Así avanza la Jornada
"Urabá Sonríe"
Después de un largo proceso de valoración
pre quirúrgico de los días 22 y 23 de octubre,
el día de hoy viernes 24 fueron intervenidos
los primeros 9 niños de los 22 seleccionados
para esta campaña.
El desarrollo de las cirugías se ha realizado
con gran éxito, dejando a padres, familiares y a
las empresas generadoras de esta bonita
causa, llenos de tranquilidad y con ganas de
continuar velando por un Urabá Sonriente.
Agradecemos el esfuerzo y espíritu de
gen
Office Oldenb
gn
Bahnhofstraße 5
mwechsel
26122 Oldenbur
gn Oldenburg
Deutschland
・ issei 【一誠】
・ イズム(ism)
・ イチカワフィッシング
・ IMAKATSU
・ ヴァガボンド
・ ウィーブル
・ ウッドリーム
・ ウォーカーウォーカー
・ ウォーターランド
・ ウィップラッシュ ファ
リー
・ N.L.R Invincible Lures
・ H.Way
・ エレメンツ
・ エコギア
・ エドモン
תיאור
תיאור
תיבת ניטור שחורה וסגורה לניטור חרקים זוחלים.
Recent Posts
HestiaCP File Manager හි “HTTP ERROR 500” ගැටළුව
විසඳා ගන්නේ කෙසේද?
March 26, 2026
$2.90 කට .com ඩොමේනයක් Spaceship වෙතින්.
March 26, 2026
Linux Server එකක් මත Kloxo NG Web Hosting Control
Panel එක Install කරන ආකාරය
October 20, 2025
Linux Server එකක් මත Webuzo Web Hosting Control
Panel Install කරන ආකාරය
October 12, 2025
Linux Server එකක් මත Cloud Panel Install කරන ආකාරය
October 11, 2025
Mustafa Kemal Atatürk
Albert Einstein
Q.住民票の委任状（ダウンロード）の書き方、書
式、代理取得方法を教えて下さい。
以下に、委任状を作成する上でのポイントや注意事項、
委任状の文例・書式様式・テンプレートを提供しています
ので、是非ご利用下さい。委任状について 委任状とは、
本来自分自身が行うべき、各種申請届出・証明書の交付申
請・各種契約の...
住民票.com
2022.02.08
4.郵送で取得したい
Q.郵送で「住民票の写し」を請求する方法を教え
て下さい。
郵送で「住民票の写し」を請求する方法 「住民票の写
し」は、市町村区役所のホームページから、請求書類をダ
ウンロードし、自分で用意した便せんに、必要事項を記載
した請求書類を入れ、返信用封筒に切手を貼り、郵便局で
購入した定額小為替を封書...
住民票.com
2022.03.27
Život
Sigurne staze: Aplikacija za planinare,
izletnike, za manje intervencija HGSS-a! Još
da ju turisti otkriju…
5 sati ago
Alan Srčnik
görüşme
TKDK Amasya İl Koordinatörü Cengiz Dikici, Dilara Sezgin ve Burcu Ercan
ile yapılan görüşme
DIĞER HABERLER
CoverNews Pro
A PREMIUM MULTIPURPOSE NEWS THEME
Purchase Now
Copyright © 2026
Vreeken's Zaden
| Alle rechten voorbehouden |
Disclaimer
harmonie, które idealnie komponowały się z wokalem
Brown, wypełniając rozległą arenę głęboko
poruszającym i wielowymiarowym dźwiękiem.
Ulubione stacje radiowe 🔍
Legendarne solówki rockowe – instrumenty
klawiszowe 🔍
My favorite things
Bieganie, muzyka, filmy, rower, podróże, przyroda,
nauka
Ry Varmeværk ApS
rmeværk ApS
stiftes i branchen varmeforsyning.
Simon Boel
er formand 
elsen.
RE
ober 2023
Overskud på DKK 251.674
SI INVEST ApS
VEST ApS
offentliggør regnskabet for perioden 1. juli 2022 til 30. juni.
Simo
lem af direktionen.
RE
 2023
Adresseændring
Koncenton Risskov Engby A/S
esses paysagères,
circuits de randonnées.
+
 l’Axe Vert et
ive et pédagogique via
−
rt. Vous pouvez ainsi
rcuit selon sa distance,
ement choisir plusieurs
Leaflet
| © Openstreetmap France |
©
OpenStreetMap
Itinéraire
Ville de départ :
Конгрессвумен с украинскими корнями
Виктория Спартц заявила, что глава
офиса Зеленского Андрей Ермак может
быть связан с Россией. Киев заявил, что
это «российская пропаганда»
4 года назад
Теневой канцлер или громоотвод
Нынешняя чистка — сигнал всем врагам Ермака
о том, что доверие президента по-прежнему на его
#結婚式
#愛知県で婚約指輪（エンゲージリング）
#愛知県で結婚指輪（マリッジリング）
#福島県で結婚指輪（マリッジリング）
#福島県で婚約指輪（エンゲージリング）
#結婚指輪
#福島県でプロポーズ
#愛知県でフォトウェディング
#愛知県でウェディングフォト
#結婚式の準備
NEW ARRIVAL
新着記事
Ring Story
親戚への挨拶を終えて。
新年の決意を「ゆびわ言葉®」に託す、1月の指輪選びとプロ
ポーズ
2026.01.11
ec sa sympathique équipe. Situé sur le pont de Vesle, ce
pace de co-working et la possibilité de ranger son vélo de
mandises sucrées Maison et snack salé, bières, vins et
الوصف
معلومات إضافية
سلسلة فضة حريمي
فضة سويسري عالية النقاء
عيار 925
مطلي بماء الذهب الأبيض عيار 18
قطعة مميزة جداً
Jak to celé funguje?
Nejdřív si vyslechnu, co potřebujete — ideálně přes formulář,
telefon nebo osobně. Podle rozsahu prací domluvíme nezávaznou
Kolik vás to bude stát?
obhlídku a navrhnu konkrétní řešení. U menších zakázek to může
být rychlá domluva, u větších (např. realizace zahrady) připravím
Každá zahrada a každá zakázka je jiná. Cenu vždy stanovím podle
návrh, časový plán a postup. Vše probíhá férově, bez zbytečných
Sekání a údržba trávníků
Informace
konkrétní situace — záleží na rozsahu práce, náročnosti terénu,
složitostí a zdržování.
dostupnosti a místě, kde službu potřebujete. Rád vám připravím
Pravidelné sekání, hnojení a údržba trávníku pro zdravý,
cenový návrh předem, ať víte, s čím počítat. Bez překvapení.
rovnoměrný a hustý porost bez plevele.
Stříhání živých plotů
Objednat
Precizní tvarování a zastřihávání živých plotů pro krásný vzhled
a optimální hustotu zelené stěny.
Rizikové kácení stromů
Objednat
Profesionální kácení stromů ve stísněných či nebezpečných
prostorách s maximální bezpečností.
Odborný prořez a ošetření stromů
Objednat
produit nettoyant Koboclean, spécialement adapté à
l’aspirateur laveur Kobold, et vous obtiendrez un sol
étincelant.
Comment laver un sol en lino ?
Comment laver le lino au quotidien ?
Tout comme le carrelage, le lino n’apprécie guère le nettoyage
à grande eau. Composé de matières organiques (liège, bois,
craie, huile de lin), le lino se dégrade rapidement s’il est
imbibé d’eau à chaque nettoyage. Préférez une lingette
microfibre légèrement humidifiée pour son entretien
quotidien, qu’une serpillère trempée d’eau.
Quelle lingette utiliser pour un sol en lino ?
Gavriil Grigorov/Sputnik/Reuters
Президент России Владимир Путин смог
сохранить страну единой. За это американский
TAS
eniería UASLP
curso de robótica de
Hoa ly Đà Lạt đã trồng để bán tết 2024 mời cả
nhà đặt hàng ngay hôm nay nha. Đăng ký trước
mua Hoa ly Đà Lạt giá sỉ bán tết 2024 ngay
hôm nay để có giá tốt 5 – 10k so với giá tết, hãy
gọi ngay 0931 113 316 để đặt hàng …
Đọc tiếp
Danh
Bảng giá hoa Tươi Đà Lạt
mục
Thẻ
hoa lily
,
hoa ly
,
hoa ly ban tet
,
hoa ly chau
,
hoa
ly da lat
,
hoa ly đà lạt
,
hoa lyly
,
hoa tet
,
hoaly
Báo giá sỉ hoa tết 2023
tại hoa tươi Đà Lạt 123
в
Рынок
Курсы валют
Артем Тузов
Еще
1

☆ ☆ ☆

### EXERCISE DIRECTIONS
Write the records above out again, exactly as they are.

### WORKED SOLUTION
Así avanza la Jornada
"Urabá Sonríe"
Después de un largo proceso de valoración
pre quirúrgico de los días 22 y 23 de octubre,
el día de hoy viernes 24 fueron intervenidos
los primeros 9 niños de los 22 seleccionados
para esta campaña.
El desarrollo de las cirugías se ha realizado
con gran éxito, dejando a padres, familiares y a
las empresas generadoras de esta bonita
causa, llenos de tranquilidad y con ganas de
continuar velando por un Urabá Sonriente.
Agradecemos el esfuerzo y espíritu de
gen
Office Oldenb
gn
Bahnhofstraße 5
mwechsel
26122 Oldenbur
gn Oldenburg
Deutschland
・ issei 【一誠】
・ イズム(ism)
・ イチカワフィッシング
・ IMAKATSU
・ ヴァガボンド
・ ウィーブル
・ ウッドリーム
・ ウォーカーウォーカー
・ ウォーターランド
・ ウィップラッシュ ファ
リー
・ N.L.R Invincible Lures
・ H.Way
・ エレメンツ
・ エコギア
・ エドモン
תיאור
תיאור
תיבת ניטור שחורה וסגורה לניטור חרקים זוחלים.
Recent Posts
HestiaCP File Manager හි “HTTP ERROR 500” ගැටළුව
විසඳා ගන්නේ කෙසේද?
March 26, 2026
$2.90 කට .com ඩොමේනයක් Spaceship වෙතින්.
March 26, 2026
Linux Server එකක් මත Kloxo NG Web Hosting Control
Panel එක Install කරන ආකාරය
October 20, 2025
Linux Server එකක් මත Webuzo Web Hosting Control
Panel Install කරන ආකාරය
October 12, 2025
Linux Server එකක් මත Cloud Panel Install කරන ආකාරය
October 11, 2025
Mustafa Kemal Atatürk
Albert Einstein
Q.住民票の委任状（ダウンロード）の書き方、書
式、代理取得方法を教えて下さい。
以下に、委任状を作成する上でのポイントや注意事項、
委任状の文例・書式様式・テンプレートを提供しています
ので、是非ご利用下さい。委任状について 委任状とは、
本来自分自身が行うべき、各種申請届出・証明書の交付申
請・各種契約の...
住民票.com
2022.02.08
4.郵送で取得したい
Q.郵送で「住民票の写し」を請求する方法を教え
て下さい。
郵送で「住民票の写し」を請求する方法 「住民票の写
し」は、市町村区役所のホームページから、請求書類をダ
ウンロードし、自分で用意した便せんに、必要事項を記載
した請求書類を入れ、返信用封筒に切手を貼り、郵便局で
購入した定額小為替を封書...
住民票.com
2022.03.27
Život
Sigurne staze: Aplikacija za planinare,
izletnike, za manje intervencija HGSS-a! Još
da ju turisti otkriju…
5 sati ago
Alan Srčnik
görüşme
TKDK Amasya İl Koordinatörü Cengiz Dikici, Dilara Sezgin ve Burcu Ercan
ile yapılan görüşme
DIĞER HABERLER
CoverNews Pro
A PREMIUM MULTIPURPOSE NEWS THEME
Purchase Now
Copyright © 2026
Vreeken's Zaden
| Alle rechten voorbehouden |
Disclaimer
harmonie, które idealnie komponowały się z wokalem
Brown, wypełniając rozległą arenę głęboko
poruszającym i wielowymiarowym dźwiękiem.
Ulubione stacje radiowe 🔍
Legendarne solówki rockowe – instrumenty
klawiszowe 🔍
My favorite things
Bieganie, muzyka, filmy, rower, podróże, przyroda,
nauka
Ry Varmeværk ApS
rmeværk ApS
stiftes i branchen varmeforsyning.
Simon Boel
er formand 
elsen.
RE
ober 2023
Overskud på DKK 251.674
SI INVEST ApS
VEST ApS
offentliggør regnskabet for perioden 1. juli 2022 til 30. juni.
Simo
lem af direktionen.
RE
 2023
Adresseændring
Koncenton Risskov Engby A/S
esses paysagères,
circuits de randonnées.
+
 l’Axe Vert et
ive et pédagogique via
−
rt. Vous pouvez ainsi
rcuit selon sa distance,
ement choisir plusieurs
Leaflet
| © Openstreetmap France |
©
OpenStreetMap
Itinéraire
Ville de départ :
Конгрессвумен с украинскими корнями
Виктория Спартц заявила, что глава
офиса Зеленского Андрей Ермак может
быть связан с Россией. Киев заявил, что
это «российская пропаганда»
4 года назад
Теневой канцлер или громоотвод
Нынешняя чистка — сигнал всем врагам Ермака
о том, что доверие президента по-прежнему на его
#結婚式
#愛知県で婚約指輪（エンゲージリング）
#愛知県で結婚指輪（マリッジリング）
#福島県で結婚指輪（マリッジリング）
#福島県で婚約指輪（エンゲージリング）
#結婚指輪
#福島県でプロポーズ
#愛知県でフォトウェディング
#愛知県でウェディングフォト
#結婚式の準備
NEW ARRIVAL
新着記事
Ring Story
親戚への挨拶を終えて。
新年の決意を「ゆびわ言葉®」に託す、1月の指輪選びとプロ
ポーズ
2026.01.11
ec sa sympathique équipe. Situé sur le pont de Vesle, ce
pace de co-working et la possibilité de ranger son vélo de
mandises sucrées Maison et snack salé, bières, vins et
الوصف
معلومات إضافية
سلسلة فضة حريمي
فضة سويسري عالية النقاء
عيار 925
مطلي بماء الذهب الأبيض عيار 18
قطعة مميزة جداً
Jak to celé funguje?
Nejdřív si vyslechnu, co potřebujete — ideálně přes formulář,
telefon nebo osobně. Podle rozsahu prací domluvíme nezávaznou
Kolik vás to bude stát?
obhlídku a navrhnu konkrétní řešení. U menších zakázek to může
být rychlá domluva, u větších (např. realizace zahrady) připravím
Každá zahrada a každá zakázka je jiná. Cenu vždy stanovím podle
návrh, časový plán a postup. Vše probíhá férově, bez zbytečných
Sekání a údržba trávníků
Informace
konkrétní situace — záleží na rozsahu práce, náročnosti terénu,
složitostí a zdržování.
dostupnosti a místě, kde službu potřebujete. Rád vám připravím
Pravidelné sekání, hnojení a údržba trávníku pro zdravý,
cenový návrh předem, ať víte, s čím počítat. Bez překvapení.
rovnoměrný a hustý porost bez plevele.
Stříhání živých plotů
Objednat
Precizní tvarování a zastřihávání živých plotů pro krásný vzhled
a optimální hustotu zelené stěny.
Rizikové kácení stromů
Objednat
Profesionální kácení stromů ve stísněných či nebezpečných
prostorách s maximální bezpečností.
Odborný prořez a ošetření stromů
Objednat
produit nettoyant Koboclean, spécialement adapté à
l’aspirateur laveur Kobold, et vous obtiendrez un sol
étincelant.
Comment laver un sol en lino ?
Comment laver le lino au quotidien ?
Tout comme le carrelage, le lino n’apprécie guère le nettoyage
à grande eau. Composé de matières organiques (liège, bois,
craie, huile de lin), le lino se dégrade rapidement s’il est
imbibé d’eau à chaque nettoyage. Préférez une lingette
microfibre légèrement humidifiée pour son entretien
quotidien, qu’une serpillère trempée d’eau.
Quelle lingette utiliser pour un sol en lino ?
Gavriil Grigorov/Sputnik/Reuters
Президент России Владимир Путин смог
сохранить страну единой. За это американский
TAS
eniería UASLP
curso de robótica de
Hoa ly Đà Lạt đã trồng để bán tết 2024 mời cả
nhà đặt hàng ngay hôm nay nha. Đăng ký trước
mua Hoa ly Đà Lạt giá sỉ bán tết 2024 ngay
hôm nay để có giá tốt 5 – 10k so với giá tết, hãy
gọi ngay 0931 113 316 để đặt hàng …
Đọc tiếp
Danh
Bảng giá hoa Tươi Đà Lạt
mục
Thẻ
hoa lily
,
hoa ly
,
hoa ly ban tet
,
hoa ly chau
,
hoa
ly da lat
,
hoa ly đà lạt
,
hoa lyly
,
hoa tet
,
hoaly
Báo giá sỉ hoa tết 2023
tại hoa tươi Đà Lạt 123
в
Рынок
Курсы валют
Артем Тузов
Еще
1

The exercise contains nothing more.